Vendre son travail et son temps ou dépasser le capitalisme ? |
[Pensée Radicale] - Bernard
Friot semble être devenue une icône révolutionnaire chez une partie des
jeunes révoltés d’aujourd’hui, avec des idées soi-disant « neuves », «
révolutionnaires » et « vraies ». Or, Bernard Friot n’est pas un révolutionnaire, mais a été depuis Mai 1968 (il est membre de l’Union des Etudiants du Capitalisme étatico-stalinien – UEC – de Nancy dès cette époque, avant de diriger celui-ci après 1969) un contre-révolutionnaire actif au sein du Parti du Capitalisme étatico-stalinien Français (PCF), avec de vieilles idées contre-révolutionnaires et complètement fausses
(du genre qu'un retraité crée de la valeur économique dès lors qu'on
lui reconnaîtrait une telle capacité, alors même qu'il ne vend pas de
marchandise et que donc son activité n'a pas de valeur d'échange - puisqu'il n'effectue pas d'échange marchand - et donc pas de valeur économique) tirées de sa thèse d’économie autour de la Sécurité sociale. Bernard Friot avec son organisation a directement participé au sabotage de Mai 68 : sabotage du mouvement de grève générale
(PCF s’empresse de négocier avec Pompidou des Accords de Grenelle
qu’ils accepteront dans l’optique de mettre fin au mouvement) et du mouvement de révolte étudiant, insulte du mouvement étudiant
(Pierre Juquin du PCF parle en Avril 68 d’ « agitateurs – fils à papa »

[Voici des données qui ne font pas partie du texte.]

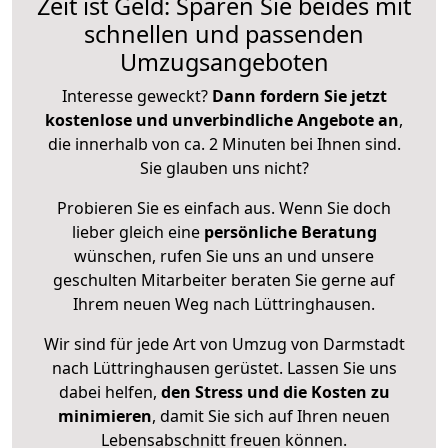
Zeit ist Geld: Sparen Sie beides mit
schnellen und passenden
Umzugsangeboten
Interesse geweckt?
Dann fordern Sie jetzt
kostenlose und unverbindliche Angebote an
,
die innerhalb von ca. 2 Minuten bei Ihnen sind.
Sie glauben uns nicht?
Probieren Sie es einfach aus. Wenn Sie doch
lieber gleich eine
persönliche Beratung
wünschen, rufen Sie uns an und unsere
geschulten Mitarbeiter beraten Sie gerne auf
Ihrem neuen Weg nach Lüttringhausen.
Wir sind für jede Art von Umzug von Darmstadt
nach Lüttringhausen gerüstet. Lassen Sie uns
dabei helfen,
den Stress und die Kosten zu
minimieren
, damit Sie sich auf Ihren neuen
Lebensabschnitt freuen können.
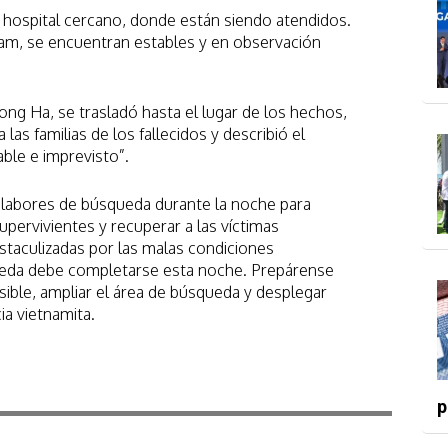
 hospital cercano, donde están siendo atendidos.
nam, se encuentran estables y en observación
Hong Ha, se trasladó hasta el lugar de los hechos,
as familias de los fallecidos y describió el
ble e imprevisto”.
s labores de búsqueda durante la noche para
supervivientes y recuperar a las víctimas
staculizadas por las malas condiciones
ueda debe completarse esta noche. Prepárense
osible, ampliar el área de búsqueda y desplegar
ia vietnamita.
p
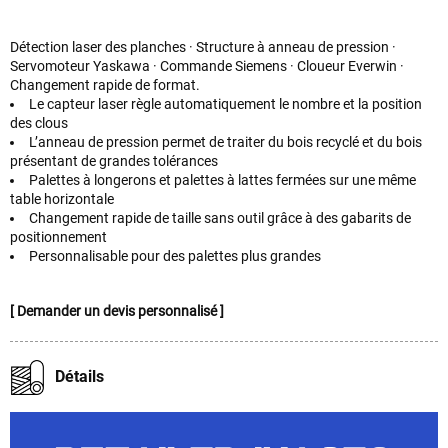
Détection laser des planches · Structure à anneau de pression ·
Servomoteur Yaskawa · Commande Siemens · Cloueur Everwin ·
Changement rapide de format.
Le capteur laser règle automatiquement le nombre et la position
des clous
L’anneau de pression permet de traiter du bois recyclé et du bois
présentant de grandes tolérances
Palettes à longerons et palettes à lattes fermées sur une même
table horizontale
Changement rapide de taille sans outil grâce à des gabarits de
positionnement
Personnalisable pour des palettes plus grandes
[ Demander un devis personnalisé ]
Détails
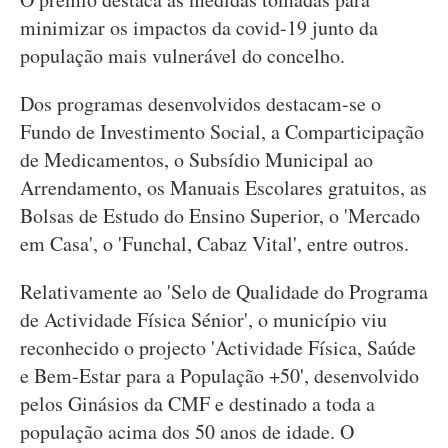
minimizar os impactos da covid-19 junto da
população mais vulnerável do concelho.
Dos programas desenvolvidos destacam-se o
Fundo de Investimento Social, a Comparticipação
de Medicamentos, o Subsídio Municipal ao
Arrendamento, os Manuais Escolares gratuitos, as
Bolsas de Estudo do Ensino Superior, o 'Mercado
em Casa', o 'Funchal, Cabaz Vital', entre outros.
Relativamente ao 'Selo de Qualidade do Programa
de Actividade Física Sénior', o município viu
reconhecido o projecto 'Actividade Física, Saúde
e Bem-Estar para a População +50', desenvolvido
pelos Ginásios da CMF e destinado a toda a
população acima dos 50 anos de idade. O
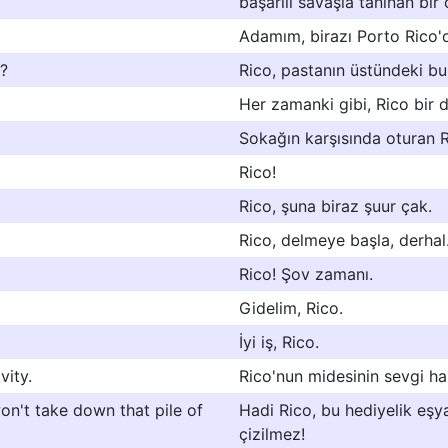
başarılı savaşla tanınan bir
Adamım, birazı Porto Rico'd
e?
Rico, pastanın üstündeki bu
Her zamanki gibi, Rico bir d
Sokağın karşısında oturan 
Rico!
Rico, şuna biraz şuur çak.
Rico, delmeye başla, derhal
Rico! Şov zamanı.
Gidelim, Rico.
İyi iş, Rico.
vity.
Rico'nun midesinin sevgi has
on't take down that pile of
Hadi Rico, bu hediyelik eşya
çizilmez!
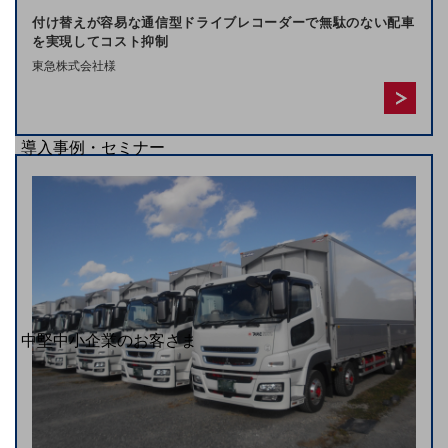
お手続き
付け替えが容易な通信型ドライブレコーダーで無駄のない配車
を実現してコスト抑制
東急株式会社様
別ウィンドウで開きます
サービスをご利用中のお客さま
導入事例・セミナー
導入事例TOP
最新の導入事例や注目の導入事例をご紹介します
セミナー
開催・出展する各種セミナー、イベント情報をご紹介します
別ウィンドウで開きます
中堅中小企業のお客さま
NTTドコモビジネスウォッチ
ビジネスお役立ち情報
旬な話題やお役立ち資料などDXの課題を
解決するヒントをお届けする記事サイト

au sujet des étudiants insurgés de Nanterre) – et on voudrait en faire
un ami de l'émancipation ? L’UEC, organisation de Bernard Friot,
scande au cours du 1er Mai 1968 « Au boulot les fils à papa »,
arrachent et déchirent des drapeaux noirs, et s’en prennent aux
étudiants révoltés, et on voudrait qu’il soit une icône révolutionnaire ? L’UEC
de Bernard Friot s’est alignée sur l’ensemble des positions
contre-révolutionnaires du PCF visant à un arrêt complet du mouvement
(réussi, malheureusement) après avoir soutenu quelques mois plus tôt
l’intervention des chars soviétiques en Tchécoslovaquie pour mettre
violemment fin au vent de révolte et de liberté du Printemps de Prague
(sans parler de son passé historique de zélateur stalinien, de son
négationnisme des crimes de Staline, de son soutien au brutal écrasement
de Budapest insurgée en 1956), et on voudrait qu’il soit notre guide intellectuel pour un mouvement émancipateur ?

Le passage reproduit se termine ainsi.